Work request:
Pictures aside, repeat the listing below exactly.

*** Opening Records ***

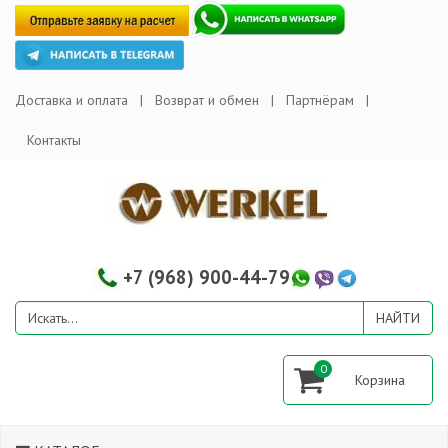
Доставка и оплата
Возврат и обмен
Партнёрам
Контакты
+7 (968) 900-44-79
0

*** Closing Records ***

Answer space:
Доставка и оплата
Возврат и обмен
Партнёрам
Контакты
+7 (968) 900-44-79
0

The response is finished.